Editorial - Virology Research Journal (2025) Volume 9, Issue 1

SVR and Reinfection Risk: What the Data Reveals

Byung Lee ^*

College of Medicine, The Catholic University of Korea, South Korea

*Corresponding Author:

Byung Lee
College of Medicine
The Catholic University of Korea, South Korea
E-mail: Lee_b@catholic.ac.kr

Received: 04-Jan-2024, Manuscript No. AAVRJ-25-169243; Editor assigned: 05-Jan-2024, PreQC No. AAVRJ-25-169243(PQ); Reviewed: 19-Jan-2024, QC No. AAVRJ-25-169243; Revised: 23-Jan-2024, Manuscript No. AAVRJ-25-169243(R); Published: 30-Jan-2024, DOI:10.35841/AAVRJ-9.1.185

Citation Lee B. SVR and reinfection risk: What the data reveals? Virol Res J. 2025;9(1):185

Introduction

The advent of direct-acting antivirals (DAAs) has revolutionized the treatment of hepatitis C virus (HCV), offering cure rates exceeding 95%. The benchmark for cure is Sustained Virologic Response (SVR)—defined as undetectable HCV RNA 12 to 24 weeks after completing therapy. While SVR is a major milestone, it does not confer immunity. Reinfection remains a concern, particularly among high-risk populations. This article explores what current data reveals about SVR durability and reinfection risk, and what it means for global HCV elimination efforts. SVR is the gold standard for HCV treatment success.
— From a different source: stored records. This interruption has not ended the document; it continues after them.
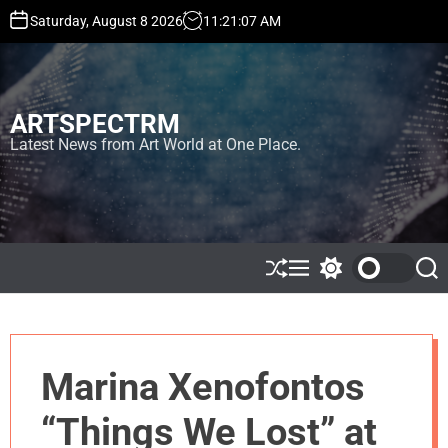
S
Saturday, August 8 2026
11
:
21
:
07
AM
k
i
p
t
ARTSPECTRM
o
c
Latest News from Art World at One Place.
o
n
t
e
n
t
S
M
S
S
h
e
w
e
u
n
i
a
ff
u
t
r
l
c
c
e
h
h
Marina Xenofontos
c
o
l
“Things We Lost” at
o
r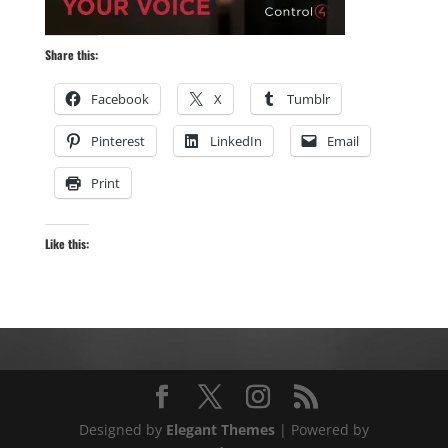
Share this:
Facebook
X
Tumblr
Pinterest
LinkedIn
Email
Print
Like this:
Designed by
Elegant Themes
| Powered by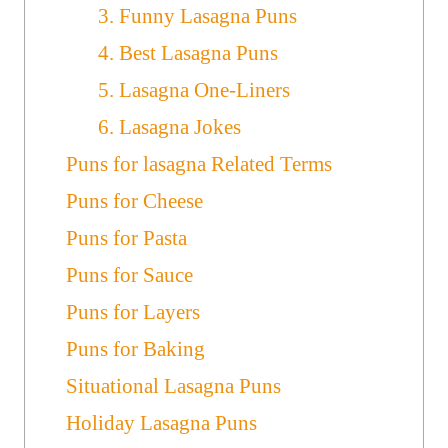
3. Funny Lasagna Puns
4. Best Lasagna Puns
5. Lasagna One-Liners
6. Lasagna Jokes
Puns for lasagna Related Terms
Puns for Cheese
Puns for Pasta
Puns for Sauce
Puns for Layers
Puns for Baking
Situational Lasagna Puns
Holiday Lasagna Puns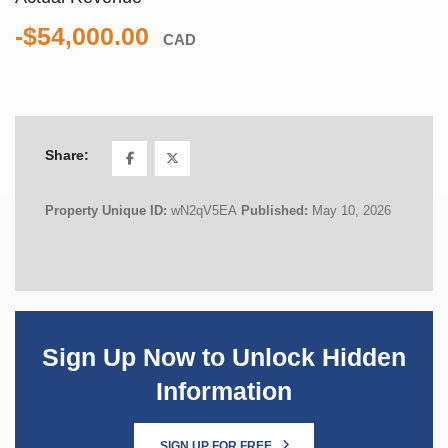
-$54,000.00
CAD
Share:
Property Unique ID:
wN2qV5EA
Published:
May 10, 2026
Sign Up Now to Unlock Hidden
Information
SIGN UP FOR FREE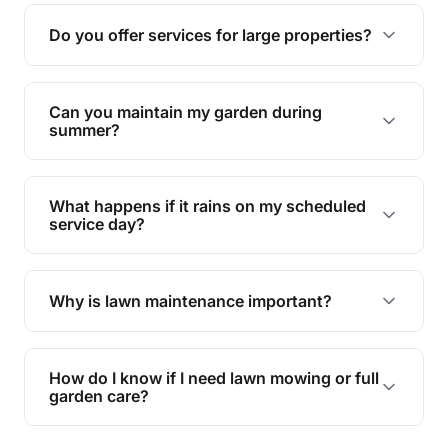
reducing soil erosion, improving air quality, and
Do you offer services for large properties?
promoting biodiversity.
Yes, we can handle everything from small yards
to large properties. Just let us know your
Can you maintain my garden during
requirements!
summer?
Absolutely! We offer tailored services to keep
your lawn and garden healthy and vibrant, even
What happens if it rains on my scheduled
during the hot summer months.
service day?
In case of rain, we'll reschedule your service at
the earliest convenient time.
Why is lawn maintenance important?
Lawn maintenance improves curb appeal,
enhances property value, and provides a safe
How do I know if I need lawn mowing or full
and enjoyable outdoor space for you and your
garden care?
family.
If your lawn is your main focus, regular mowing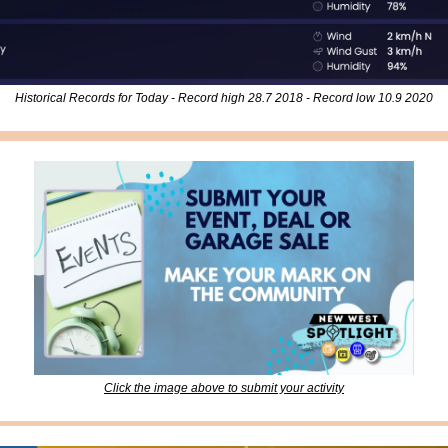
Historical Records for Today - Record high 28.7 2018 - Record low 10.9 2020
Click the image above to submit your activity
Achieving SVR significantly reduces the risk of liver-related complications, including cirrhosis and hepatocellular carcinoma [1, 2].

It also improves overall survival and quality of life. However, SVR does not eliminate the possibility of reinfection, especially in individuals with ongoing exposure risks such as injection drug use or unprotected sex. Relapse refers to the return of the same HCV strain after treatment. Reinfection involves a new infection with a different HCV strain post-SVR. Distinguishing between the two requires genotypic analysis. Most post-SVR viremia cases are reinfections rather than relapses [3, 4].
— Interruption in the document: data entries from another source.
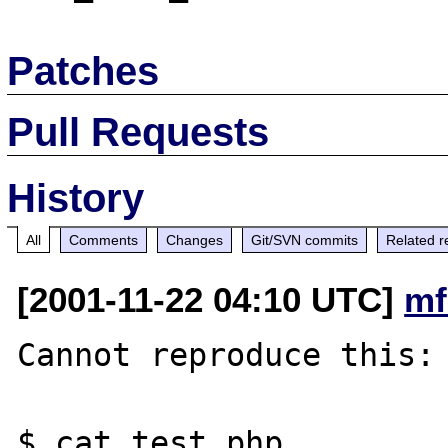
Patches
Pull Requests
History
All
Comments
Changes
Git/SVN commits
Related r
[2001-11-22 04:10 UTC]
mf
Cannot reproduce this:

$ cat test.php 
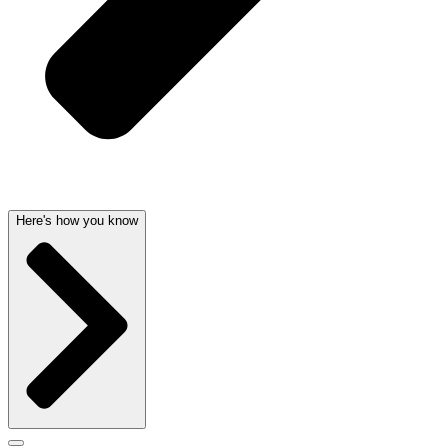
Here's how you know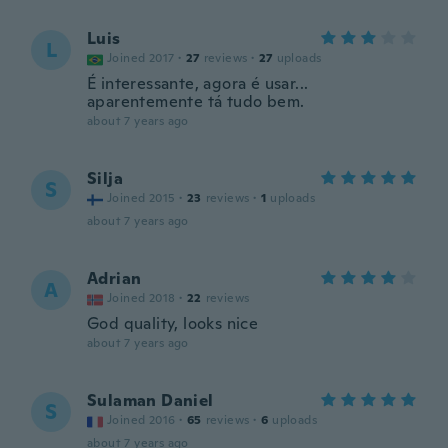
Luis
L
Joined 2017
·
27
reviews
·
27
uploads
É interessante, agora é usar...
aparentemente tá tudo bem.
about 7 years ago
Silja
S
Joined 2015
·
23
reviews
·
1
uploads
about 7 years ago
Adrian
A
Joined 2018
·
22
reviews
God quality, looks nice
about 7 years ago
Sulaman Daniel
S
Joined 2016
·
65
reviews
·
6
uploads
about 7 years ago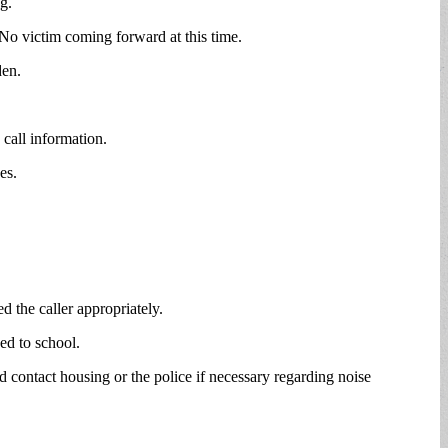
g.
 No victim coming forward at this time.
den.
call information.
es.
d the caller appropriately.
ed to school.
contact housing or the police if necessary regarding noise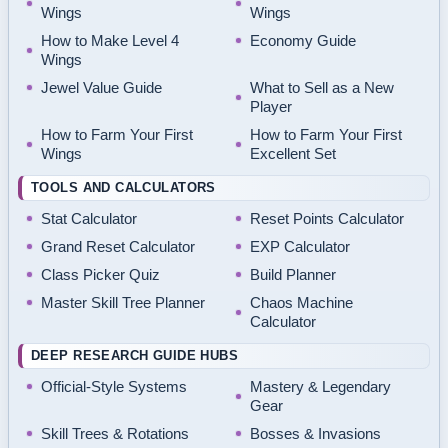
Wings
Wings
How to Make Level 4
Economy Guide
Wings
Jewel Value Guide
What to Sell as a New
Player
How to Farm Your First
How to Farm Your First
Wings
Excellent Set
TOOLS AND CALCULATORS
Stat Calculator
Reset Points Calculator
Grand Reset Calculator
EXP Calculator
Class Picker Quiz
Build Planner
Master Skill Tree Planner
Chaos Machine
Calculator
DEEP RESEARCH GUIDE HUBS
Official-Style Systems
Mastery & Legendary
Gear
Skill Trees & Rotations
Bosses & Invasions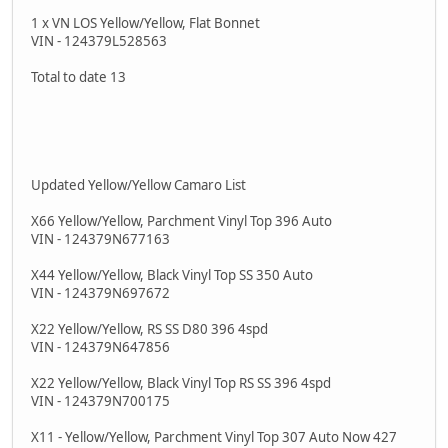
1 x VN LOS Yellow/Yellow, Flat Bonnet
VIN - 124379L528563
Total to date 13
Updated Yellow/Yellow Camaro List
X66 Yellow/Yellow, Parchment Vinyl Top 396 Auto
VIN - 124379N677163
X44 Yellow/Yellow, Black Vinyl Top SS 350 Auto
VIN - 124379N697672
X22 Yellow/Yellow, RS SS D80 396 4spd
VIN - 124379N647856
X22 Yellow/Yellow, Black Vinyl Top RS SS 396 4spd
VIN - 124379N700175
X11 - Yellow/Yellow, Parchment Vinyl Top 307 Auto Now 427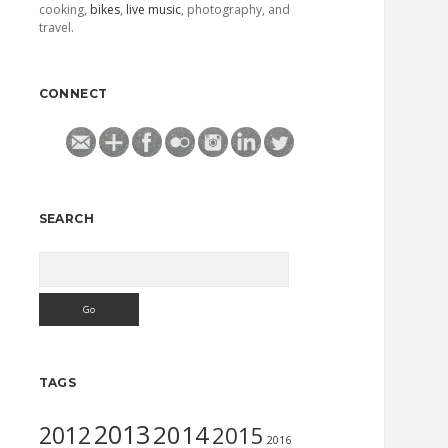
cooking,
bikes
,
live music
, photography, and
travel.
CONNECT
SEARCH
Search
TAGS
2013
2014
2012
2015
2016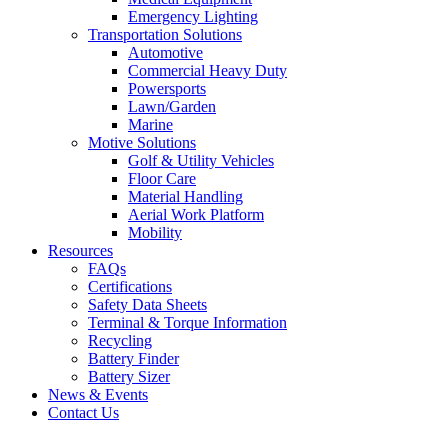
Emergency Lighting
Transportation Solutions
Automotive
Commercial Heavy Duty
Powersports
Lawn/Garden
Marine
Motive Solutions
Golf & Utility Vehicles
Floor Care
Material Handling
Aerial Work Platform
Mobility
Resources
FAQs
Certifications
Safety Data Sheets
Terminal & Torque Information
Recycling
Battery Finder
Battery Sizer
News & Events
Contact Us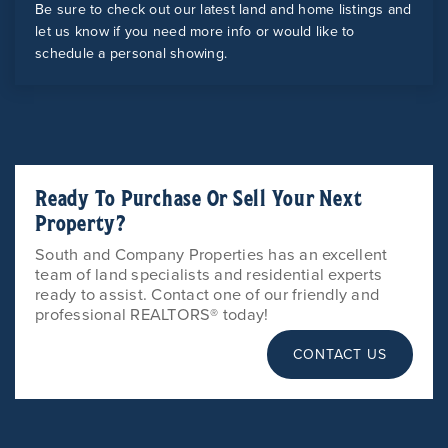
Be sure to check out our latest land and home listings and
let us know if you need more info or would like to
schedule a personal showing.
Ready To Purchase Or Sell Your Next
Property?
South and Company Properties has an excellent
team of land specialists and residential experts
ready to assist. Contact one of our friendly and
professional REALTORS® today!
CONTACT US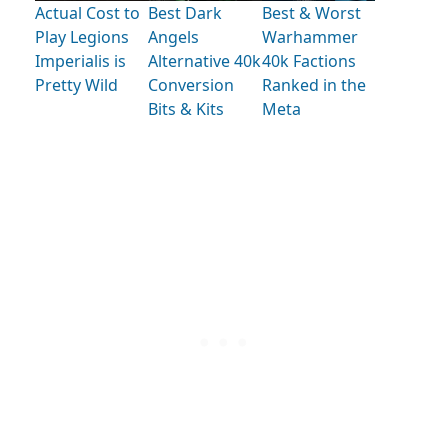
Actual Cost to
Best Dark
Best & Worst
Play Legions
Angels
Warhammer
Imperialis is
Alternative 40k
40k Factions
Pretty Wild
Conversion
Ranked in the
Bits & Kits
Meta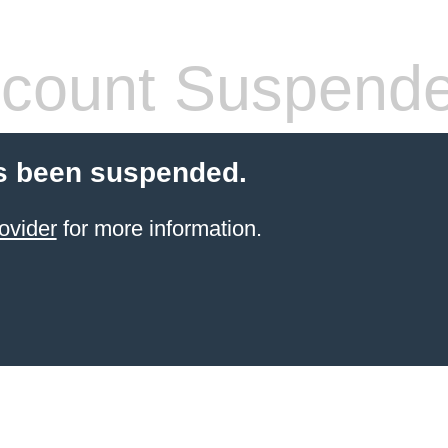
count Suspend
s been suspended.
ovider
for more information.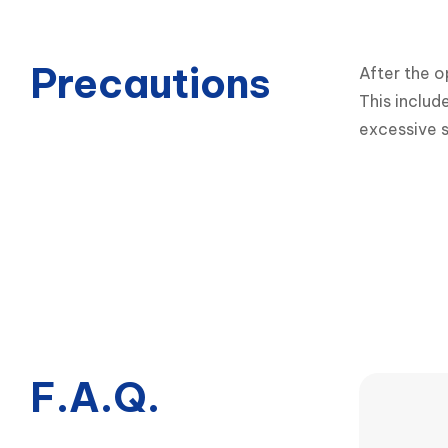
Precautions
After the o
This includ
excessive s
F.A.Q.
The HERO study followed 415 people who inject drugs (PWID) post-SVR and found a reinfection rate of 11.4 per 100 person-years. A Veterans Health Administration study identified 1129 cases of repeat viremia post-SVR, with 25.5% confirmed reinfections and 37.3% presumed late relapses. A Swedish NSP cohort reported a reinfection rate of 9.3 per 100 person-years, with younger age and homelessness as significant risk factors [5, 6].
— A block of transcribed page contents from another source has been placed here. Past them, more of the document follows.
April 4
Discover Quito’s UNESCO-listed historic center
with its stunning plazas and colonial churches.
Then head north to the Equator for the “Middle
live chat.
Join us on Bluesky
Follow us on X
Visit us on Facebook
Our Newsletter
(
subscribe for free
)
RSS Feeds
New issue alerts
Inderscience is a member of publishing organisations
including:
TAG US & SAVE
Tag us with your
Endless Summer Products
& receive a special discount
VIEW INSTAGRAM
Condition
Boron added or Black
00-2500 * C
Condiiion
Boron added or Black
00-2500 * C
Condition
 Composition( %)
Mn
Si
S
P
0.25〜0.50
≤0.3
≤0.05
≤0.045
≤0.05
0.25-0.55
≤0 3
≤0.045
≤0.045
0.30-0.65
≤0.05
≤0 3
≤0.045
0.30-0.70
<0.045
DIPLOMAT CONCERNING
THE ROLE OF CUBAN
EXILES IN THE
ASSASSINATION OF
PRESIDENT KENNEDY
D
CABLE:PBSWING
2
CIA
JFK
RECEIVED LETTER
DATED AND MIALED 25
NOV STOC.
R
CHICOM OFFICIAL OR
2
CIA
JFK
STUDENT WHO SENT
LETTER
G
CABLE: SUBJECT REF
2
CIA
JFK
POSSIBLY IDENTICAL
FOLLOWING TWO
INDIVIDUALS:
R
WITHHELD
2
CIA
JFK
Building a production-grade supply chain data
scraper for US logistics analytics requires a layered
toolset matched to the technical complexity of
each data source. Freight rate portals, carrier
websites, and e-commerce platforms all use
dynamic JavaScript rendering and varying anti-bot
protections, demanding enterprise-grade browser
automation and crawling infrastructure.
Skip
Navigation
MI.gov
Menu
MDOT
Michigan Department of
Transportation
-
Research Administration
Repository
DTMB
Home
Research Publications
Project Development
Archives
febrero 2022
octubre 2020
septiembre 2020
These findings underscore that reinfection is not rare in high-risk groups and must be addressed in elimination strategies. Several factors elevate reinfection risk: Injection drug use: The most significant driver of reinfection. Unstable housing: Associated with limited access to healthcare and harm reduction. Incarceration: Interrupts treatment continuity and increases exposure risk. Lack of opioid agonist therapy (OAT): Reduces adherence and increases risky behaviors [7, 8].

The median time from SVR to reinfection is approximately 504 days, with reinfection rates peaking within the first two years post-treatment. This highlights the need for ongoing surveillance and support beyond the treatment window. Unlike some viral infections, HCV does not confer lasting immunity. Patients who achieve SVR still retain anti-HCV antibodies, but these do not protect against reinfection. Reinfection can occur with different genotypes, and in some cases, may be more severe than the initial infection [9, 10].

Conclusion

SVR is a transformative milestone in HCV care, but it’s not the end of the story. Reinfection remains a real and measurable risk, especially among vulnerable populations. The data reveals that reinfection is common, often preventable, and must be integrated into elimination strategies. By combining clinical vigilance with social support, we can ensure that SVR leads not just to cure—but to lasting health.